## RESISTANCE OF A COMBINATION OF RESISTORS

There are two ways of combining the resistors in a circuit. Figure below shows an electric circuit in which three resistors having resistances R1, R2 and R3, respectively, are joined end to end. Here the resistors are said to be connected in series. In series, there is only one path for flow of current.

Next Figure shows a combination of resistors in which three resistors are connected together between points X and Y. Here, the resistors are said to be connected in parallel. In parallel, there is separate path for flow of current in each resistor.

## Resistors in Series

In a series combination of resistors
(1) Same current I flow through each resistor.
(2) Potential difference across each resistor is different. V1 across R1, V2 across R2 and Vacross R3.
(3) Total potential difference across the combination is equal to the sum of potential difference across the individual resistors. That is,
$V=V_1+V_2+V_3$

## Equivalent Resistance of Series Combination

Let I be the current through the circuit. The current through each resistor is also I. Applying the Ohm’s law to three resistors separately, we have
$V_1=IR_1$
$V_2=IR_2$
$V_3=IR_3$

Since
$V=V_1+V_2+V_3$

We have
$V=IR_1+IR_2+IR_3$
$V=I(R_1+R_2+R_3)$
$\frac{V}{I}=R_1+R_2+R_3$
or
$R_s=R_1+R_2+R_3$

Where, RS is the equivalent resistance of the series combination.

We can conclude that when several resistors are joined in series, the resistance of the combination RS equals the sum of their individual resistances, R1, R2, R3, and is thus greater than any individual resistance.

We can imagine a single resistor Rreplacing the three resistors joined in series such that the potential difference V across it, and the current I through the circuit remains the same.

## Resistors in Parallel

In parallel combination of resistors

(1) Potential difference across each resistor is same.
(2) Current through each resistor is different.
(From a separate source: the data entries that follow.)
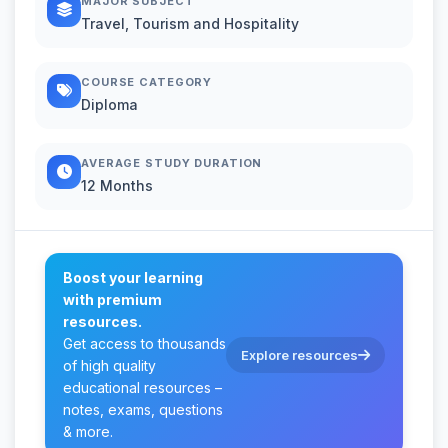
MAJOR SUBJECT
Travel, Tourism and Hospitality
COURSE CATEGORY
Diploma
AVERAGE STUDY DURATION
12 Months
Boost your learning
with premium
resources.
Get access to thousands
Explore resources
of high quality
educational resources –
notes, exams, questions
& more.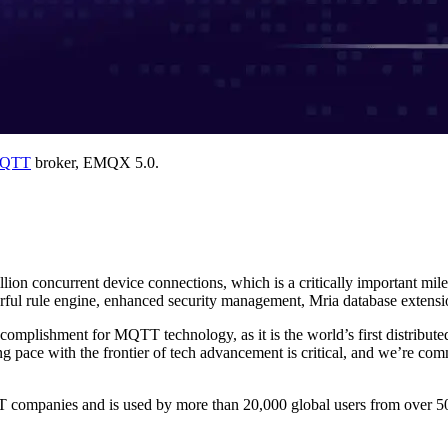
QTT
broker, EMQX 5.0.
llion concurrent device connections, which is a critically important mil
ul rule engine, enhanced security management, Mria database extension
plishment for MQTT technology, as it is the world’s first distribut
g pace with the frontier of tech advancement is critical, and we’re com
 companies and is used by more than 20,000 global users from over 50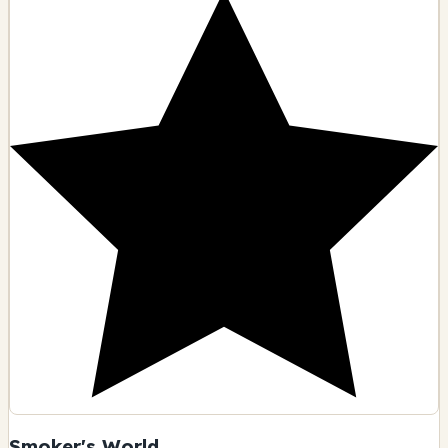
Smoker's World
I1 across R1, I2 across R2 and I3 across R3
(3) The total current I, is equal to the sum of the
separate currents through each resistor of the
combination.
$I=I_1+I_2+I_3$

## Equivalent resistance in parallel combination

On applying Ohm’s law to each resistor of parallel combination, we have
$I_1=\frac{V}{R_1}$
$I_2=\frac{V}{R_2}$
$I_3=\frac{V}{R_3}$
Since
$I=I_1+I_2+I_3$

We have
$I=\frac{V}{R_1}+\frac{V}{R_2}+\frac{V}{R_3}$

$I=V(\frac{1}{R_1}+\frac{1}{R_2}+\frac{1}{R_3})$
$\frac{I}{V}=\frac{1}{R_1}+\frac{1}{R_2}+\frac{1}{R_3}$
$\frac{1}{R_P}=\frac{1}{R_1}+\frac{1}{R_2}+\frac{1}{R_3}$

Thus, we may conclude that the reciprocal of the equivalent resistance of a group of resistances joined in parallel is equal to the sum of the reciprocals of the individual resistances.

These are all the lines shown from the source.